Затаив дыхание | страница 29



Быть может, моя музыка тоже умышленно трудна. Быть может, вся современная мало-мальски заслуживающая внимания музыка непременно требует от автора сохранять равновесие, когда он, прижавшись ухом к стеклу, ловит сигналы на чужом языке.

Я уступил место закаленной жизнью старушке в клетчатом платке. Она не улыбнулась в знак благодарности, даже когда я осклабился, глядя ей прямо в лицо. Ради чего улыбаться-то? Жизнь и история вышибли из нее эту глупую привычку. Зажав в зубах своего тряпичного пса, младшая из девочек во все глаза смотрела на меня.

И я мог бы жить так же, мелькнула мысль. Мог бы вернуться к исходной точке: существовать исключительно на собственные средства. Снова стать бедным, как церковная мышь. Чтобы прокормиться, пришлось бы сочинять музыку. И я бы воскрес.

Разумеется, если бы бросил Милли.

Я подмигнул девчушке и одарил ее широкой улыбкой. Она распахнула глаза, но не улыбнулась в ответ. Троллейбус вдруг сильно качнуло, и вместо поручня она ухватилась за мою ногу и несколько минут цепко держалась за штанину, но потом до нее дошло, что это не поручень. Маленькая ручка любви. Ее легонький нажим. Как, должно быть, замечательно быть ее отцом, подумалось мне.

У их настоящего отца-выпивохи, небось, совсем иное на уме: например, как заработать столько денег, чтобы водить дочек в зоопарк. Чтобы хватало на бутылку. И где их мама? Сам не знаю почему, я был твердо уверен, что жена в этой маленькой семье отсутствует. Я смотрел на людей в троллейбусе и чувствовал, как во мне поднимается теплая волна жалости. В лондонском общественном транспорте я никогда ничего подобного не испытывал.

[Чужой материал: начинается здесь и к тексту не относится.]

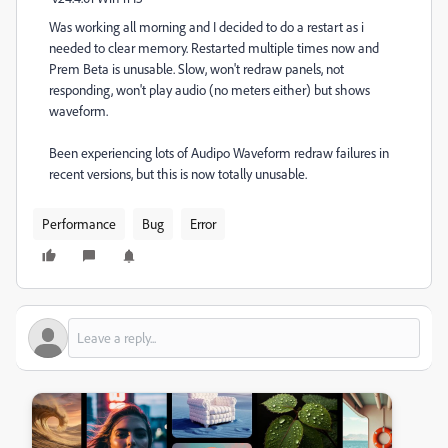
Was working all morning and I decided to do a restart as i
needed to clear memory. Restarted multiple times now and
Prem Beta is unusable. Slow, won't redraw panels, not
responding, won't play audio (no meters either) but shows
waveform.
Been experiencing lots of Audipo Waveform redraw failures in
recent versions, but this is now totally unusable.
Performance
Bug
Error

Еще есть время начать жить заново. В киоске возле трамвайной остановки я купил коробку тонких сигар, сувенирную зажигалку и сел в Тоомпарке возле узкого озерца, под сенью замка. На одной стороне зажигалки красовалась надпись: Таллинн, город удовольствий, на противоположной — герб Таллинна. Запахнув пальто поплотнее, я выкурил три сигарки подряд. Хотя ветер улегся, и в небе показалось молочно-бледное солнце, осенний холод не отступал. Листья сыпались с деревьев равномерным потоком, будто их срывали с веток спрятавшиеся в кронах проказники-эльфы. Сначала я не мог опознать породу деревьев с серой корой, но потом решил, что это осины. Где-то в дальнем углу парка, недалеко от киоска и трамвайной остановки, чуть слышно стучали ударные — играла группа, которую мой отец назвал бы «наркотой». В шипастом «готском» снаряжении и майках на голых торсах, они выглядели изможденными мужчинами, брошенными своими девушками лет пятнадцать-двадцать назад; на самом деле они были совсем молоденькие, возможно, еще подростки. Я их немного побаивался: вдруг вздумают идти за мной? Кроме меня, в парке ни души.